An AI model known as GPT-2 was presented in February 2019 by research organisation OpenAI founded among others by Elon Musk. The model is trained to generate convincing text samples from multiple web sources, by predicting what words will come next, even when it is given only a small portion of initial text.
Upon hearing the February announcement of GPT-2, researchers warned about possible malicious applications of the programme including the generation of misleading news articles, creation of abusive fake content on social media, or even extremist propaganda on the web. What has changed now?
Since February the organisation has released more complex versions of the application and even the full version of GPT-2 can now be accessed by the public. Several tech wizards have already tried out the model to allow anyone to generate their textual opuses, including Adam King, who built a web interface called “Talk to Transformer” using the full GPT-2 version released by OpenAI.
The "too dangerous to release" GPT-2 text generator is finally fully released! I've put it up on https://t.co/pwl6ibS3j0 for those who like to live dangerously. A sample: pic.twitter.com/LpGxgCvLwG
— Adam King (@AdamDanielKing) November 5, 2019
In its announcement about the full version this week, OpenAI noted that they found “no strong evidence” of the model’s “misuse” in producing a high-volume of coherent spam, but still noted that the system could be used in a malicious way through the generation of “synthetic propaganda” by a terrorist organisation.

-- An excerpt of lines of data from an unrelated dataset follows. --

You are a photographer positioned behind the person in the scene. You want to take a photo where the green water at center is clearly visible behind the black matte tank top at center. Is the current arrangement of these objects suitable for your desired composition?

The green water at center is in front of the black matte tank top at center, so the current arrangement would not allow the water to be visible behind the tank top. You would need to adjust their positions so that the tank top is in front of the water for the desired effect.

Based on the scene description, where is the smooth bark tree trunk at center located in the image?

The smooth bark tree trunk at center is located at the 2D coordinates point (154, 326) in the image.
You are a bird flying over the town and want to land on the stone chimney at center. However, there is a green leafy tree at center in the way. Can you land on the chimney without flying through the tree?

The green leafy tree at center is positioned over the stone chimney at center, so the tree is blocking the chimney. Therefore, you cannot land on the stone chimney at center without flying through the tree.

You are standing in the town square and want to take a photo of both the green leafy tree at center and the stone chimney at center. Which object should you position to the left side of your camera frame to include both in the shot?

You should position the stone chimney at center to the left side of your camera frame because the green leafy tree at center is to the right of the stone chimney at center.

OpenAI also offered its own products to help detect GPT-2’s texts with a 95% accuracy. However, these products would still need to be accompanied by human judgement. The organisation also noted that the programme’s full release could potentially generate more discussions among experts and the general public about the possible misuse of text-generating tools.
“We are releasing this model to aid the study of research into the detection of synthetic text, although this does let adversaries with access better evade detection”, OpenAI stated.

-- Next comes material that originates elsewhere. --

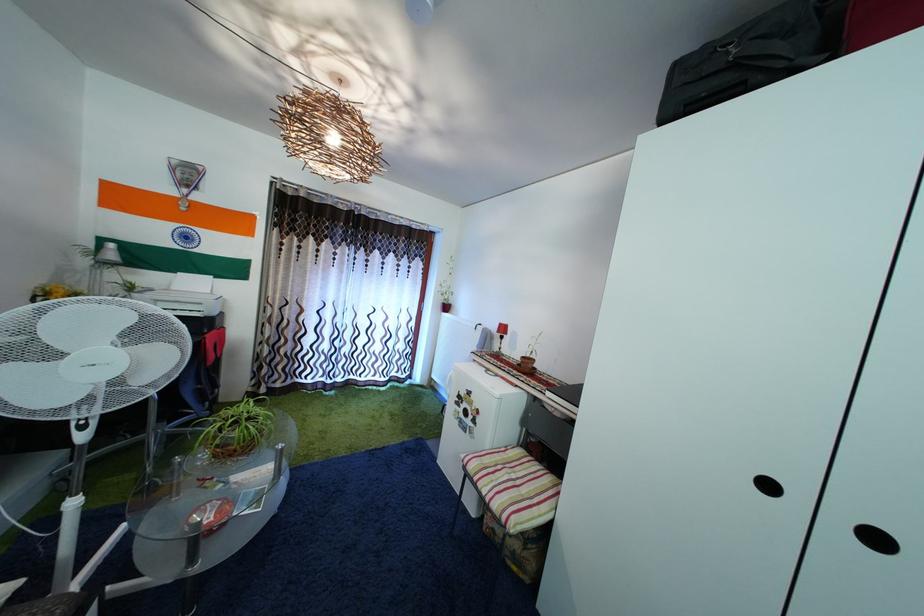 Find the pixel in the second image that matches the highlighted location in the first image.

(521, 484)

We're releasing the 1.5billion parameter GPT-2 model as part of our staged release publication strategy.
— OpenAI (@OpenAI) November 5, 2019
- GPT-2 output detection model: https://t.co/PX3tbOOOTy
- Research from partners on potential malicious uses: https://t.co/om28yMULL5
- More details: https://t.co/d2JzaENiks pic.twitter.com/O3k28rrE5l
Nevertheless, researchers said that “synthetic text generators have a higher chance of being misused if their outputs become more reliable and coherent” with time. OpenAI also acknowledged that it was impossible for them to know of all the potential threats over releasing the full version.